Mais la jeune femme que j'étais, là-dedans? Elle n'a sa place nulle part...
Le bonheur n'était pas sa destination naturelle. Quelque chose l'a poussée à redresser son destin d'un coup de barre...
C'était une sage décision, mais la coupure fut réelle. Et c'est ce deuil que je n'ose pas faire. Je me retrouve parfois, à mon âge, à me sentir comme une imposteure; je me sens coupable d'aller de l'avant parce que souhaite inconsciemment rester fidèle au souvenir de cette jeune femme que je ne suis plus depuis longtemps... Et ce, même si j'ai réalisé avec le temps avoir développé la personnalité d'une personne qui aurait pu la délivrer, elle. J'attendais l'intervention d'une personne extérieure; jamais il ne me serait venu à l'idée de devenir la personne qui me sauverait. Mais c'est bien ce que je suis devenue aujourd'hui. J'ai le portrait psychologique de quelqu'un que j'aurais aimé rencontrer. Je ne serai jamais le beau jeune homme impétueux que je voyais dans mes rêves, mais pour les autres traits de caractère, je me débrouille assez bien... Et je ressens cette grande force en moi que j'étouffe même si elle souhaite se déployer, parce que... parce que cette puissance intérieure ne ressemble pas à ce que j'étais.
Ces deux versions de moi ne peuvent cohabiter ensemble. Je crois qu'il est le temps de renverser les rôles et de faire mon deuil une fois pour toutes.
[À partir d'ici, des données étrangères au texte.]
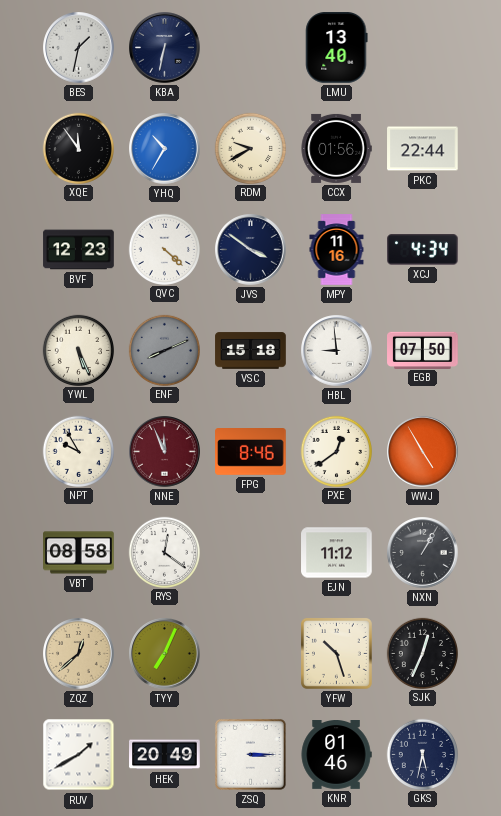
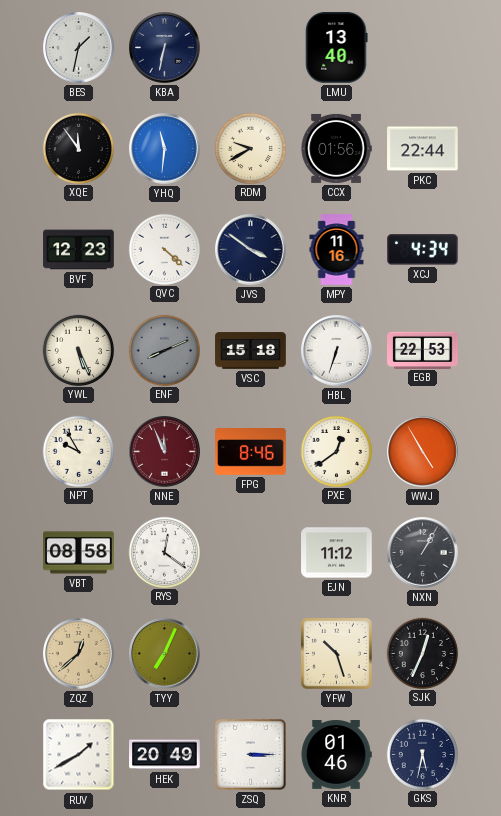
YHQ: 10:35 -> 11:31
HBL: 8:59 -> 6:33
EGB: 07:50 -> 22:53
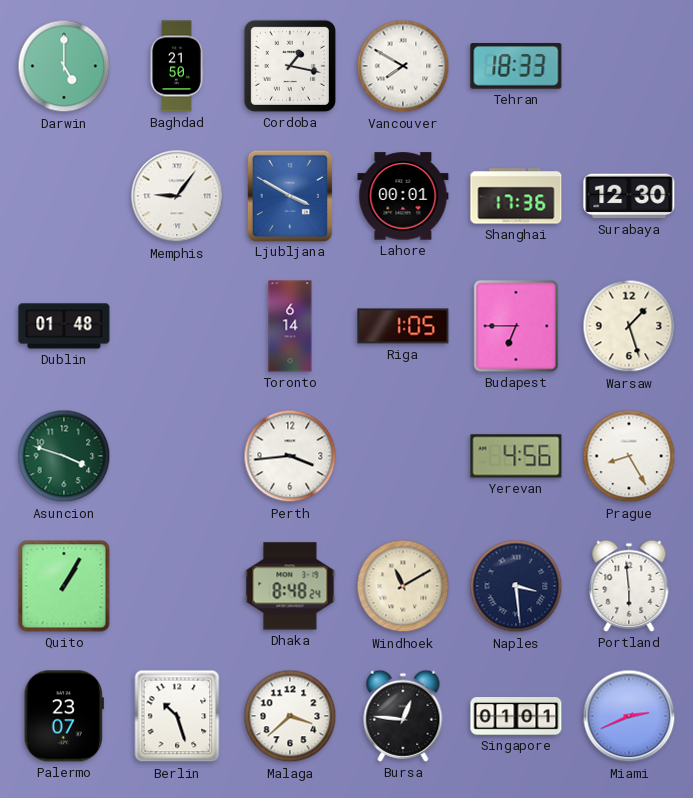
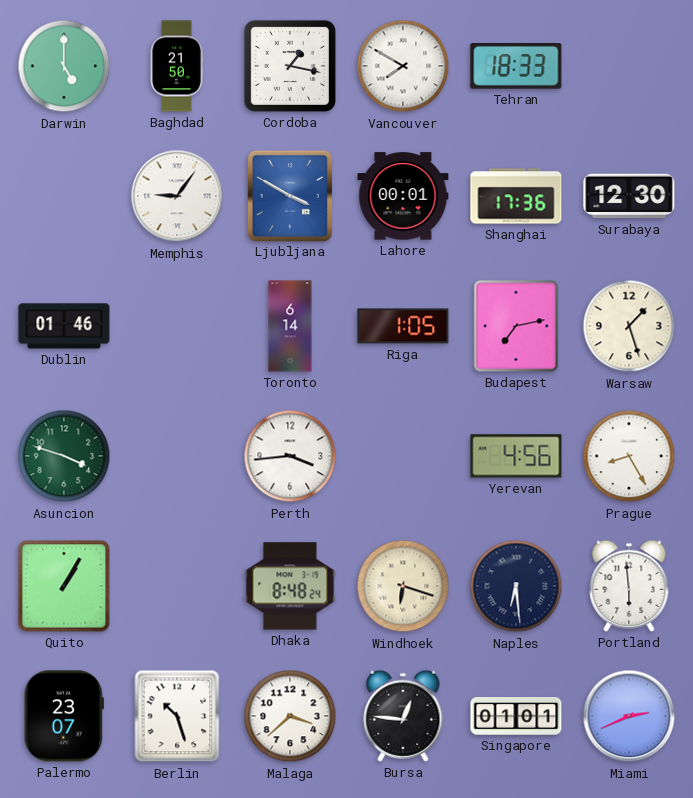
Dublin: 01:48 -> 01:46
Budapest: 6:45 -> 7:13
Windhoek: 11:10 -> 6:18
Naples: 3:29 -> 6:29
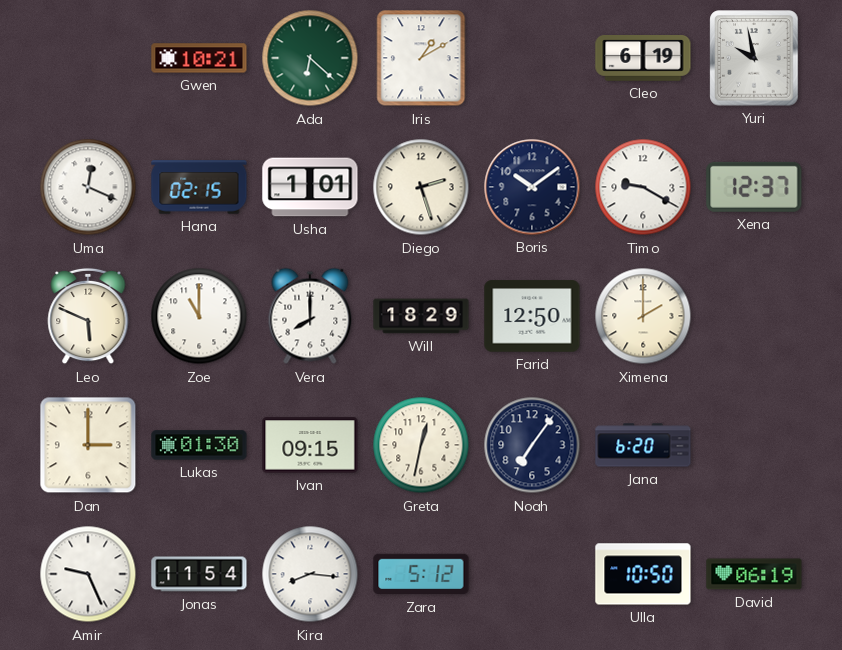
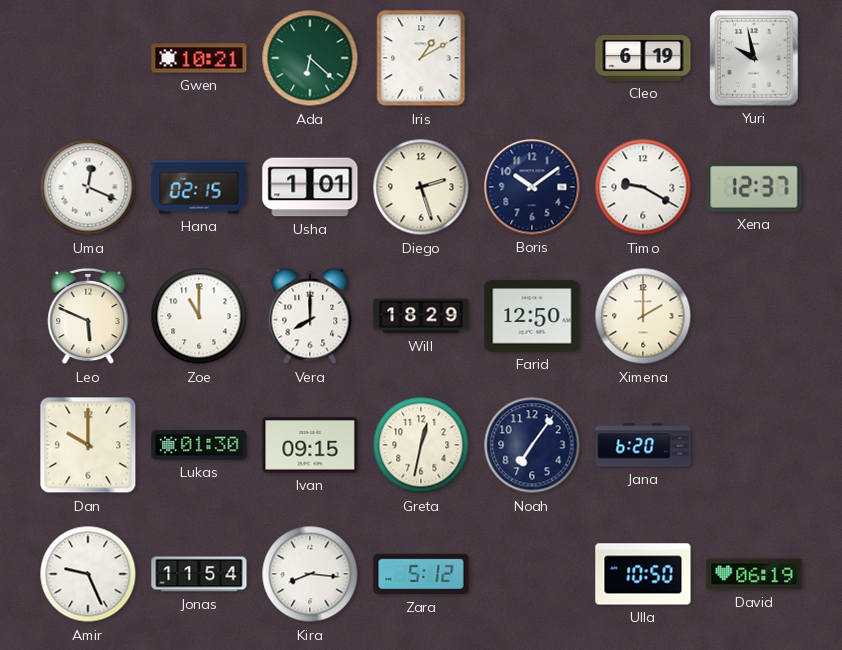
Dan: 3:00 -> 10:00
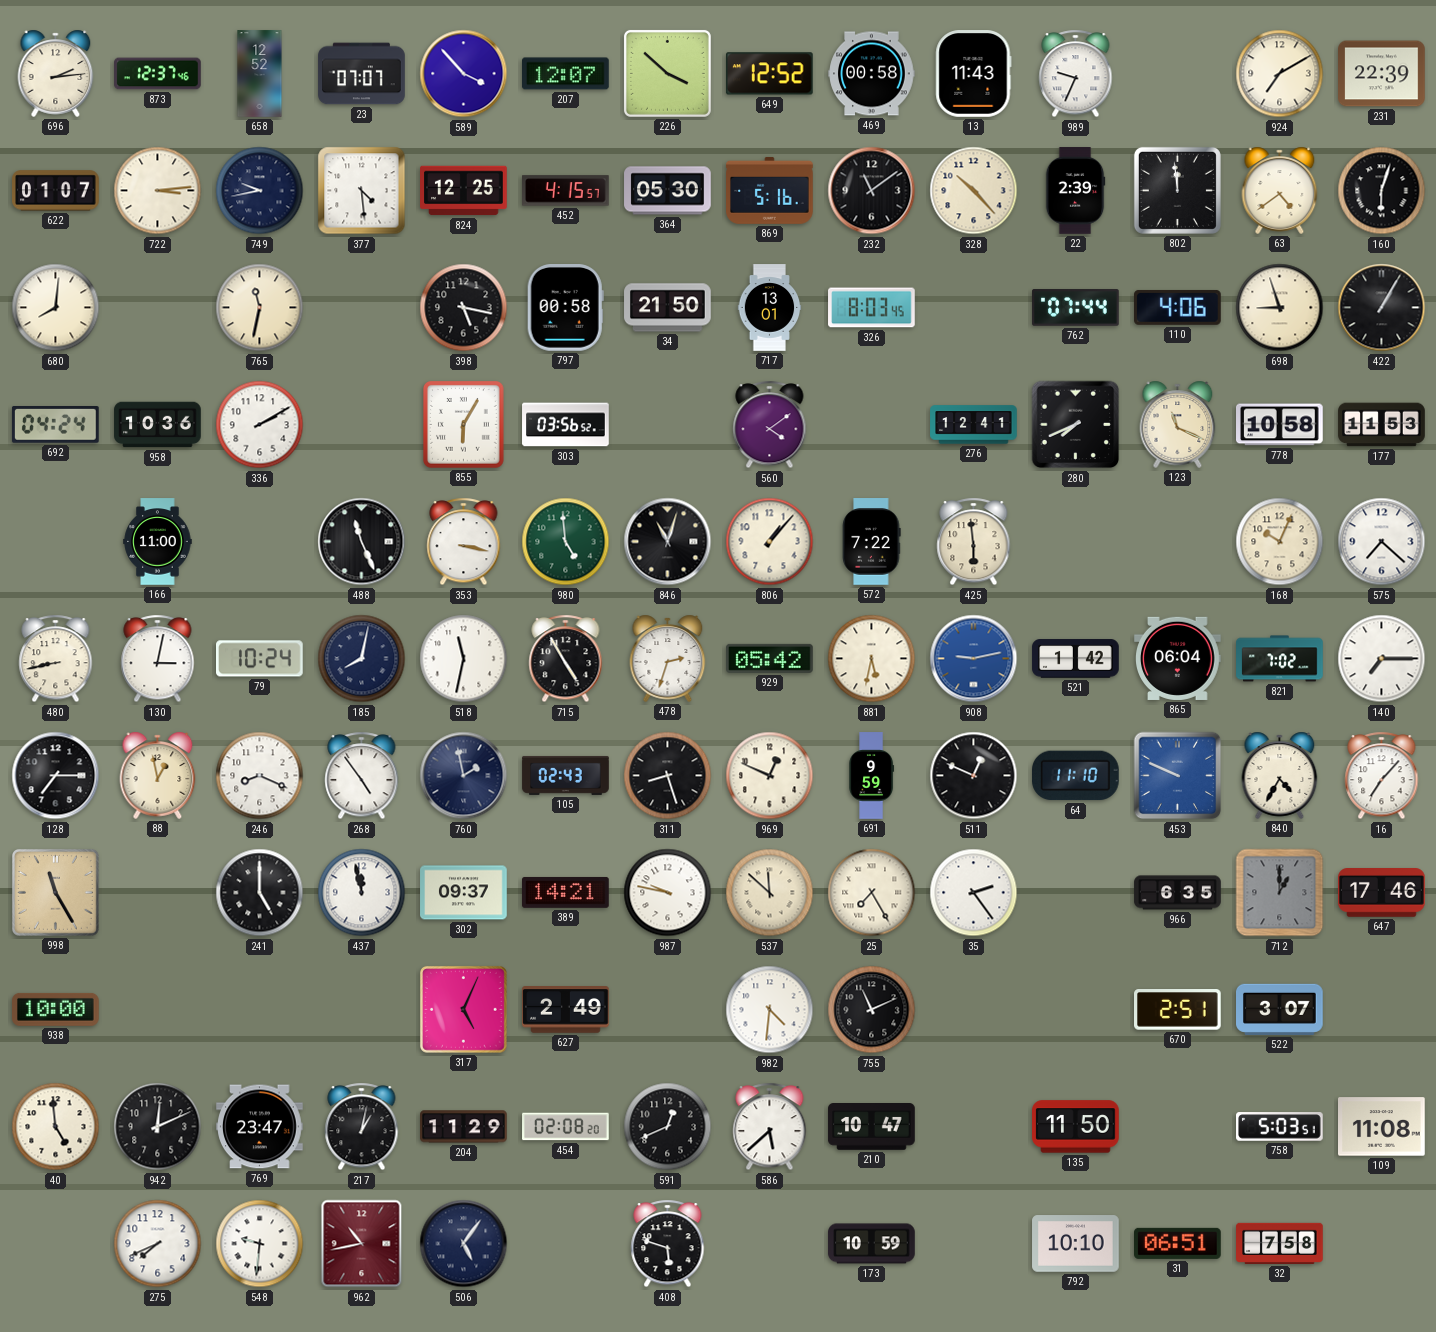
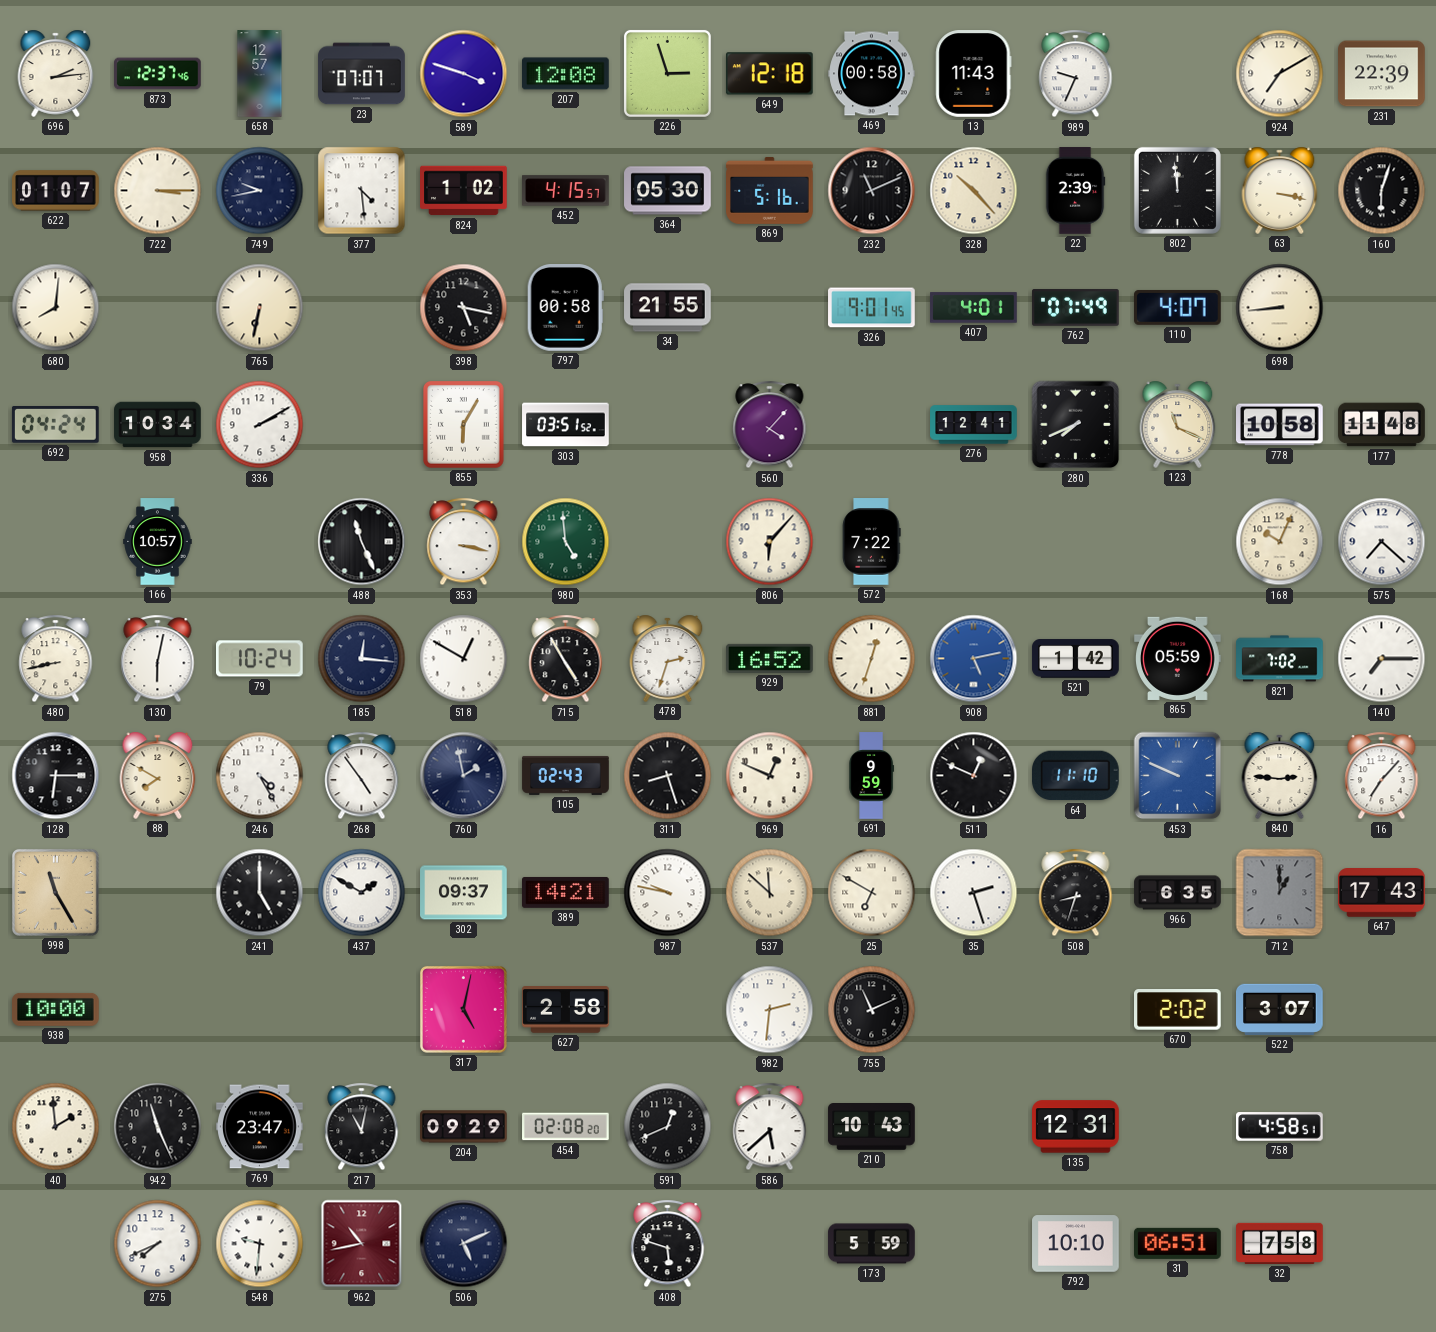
658: 12:52 -> 12:57
589: 3:53 -> 3:48
207: 12:07 -> 12:08
226: 3:52 -> 2:57
649: 12:52 -> 12:18
722: 3:14 -> 3:15
824: 12:25 -> 1:02
232: 11:09 -> 11:11
63: 4:39 -> 3:17
765: 11:32 -> 6:32
34: 21:50 -> 21:55
717: 13:01 -> none
326: 8:03 -> 9:01
407: none -> 4:01
762: 07:44 -> 07:49
110: 4:06 -> 4:07
698: 8:57 -> 8:44
422: 1:05 -> none
958: 10:36 -> 10:34
303: 03:56 -> 03:51
560: 4:09 -> 4:07
177: 11:53 -> 11:48
166: 11:00 -> 10:57
846: 11:03 -> none
806: 1:07 -> 6:07
425: 5:59 -> none
130: 3:02 -> 6:02
185: 8:02 -> 12:16
518: 11:32 -> 12:50
929: 05:42 -> 16:52
881: 5:32 -> 12:33
908: 9:13 -> 5:13
865: 06:04 -> 05:59
128: 7:15 -> 6:15
88: 12:58 -> 7:50
246: 8:19 -> 4:25
840: 4:35 -> 2:46
437: 11:58 -> 1:50
25: 7:25 -> 6:50
35: 2:24 -> 2:27
508: none -> 8:33
647: 17:46 -> 17:43
317: 5:04 -> 5:02
627: 2:49 -> 2:58
982: 4:31 -> 2:31
670: 2:51 -> 2:02
40: 4:59 -> 1:59
942: 12:11 -> 11:26
217: 1:02 -> 11:02
204: 11:29 -> 09:29
210: 10:47 -> 10:43
135: 11:50 -> 12:31
758: 5:03 -> 4:58
109: 11:08 -> none
506: 5:06 -> 5:11
173: 10:59 -> 5:59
De dire à la jeune femme que j'étais : « Je t'honore en te disant adieu. Je ne serai plus jamais toi. Je te retrouverai par l'imagination et par la création lorsque je souhaiterai me souvenir de toi. Je te dis adieu pour réaliser pleinement ce à quoi tu rêvais; je te dis adieu parce que je t'aime de tout mon cœur. »
Et s'amorcera alors la deuxième moitié de ma vie.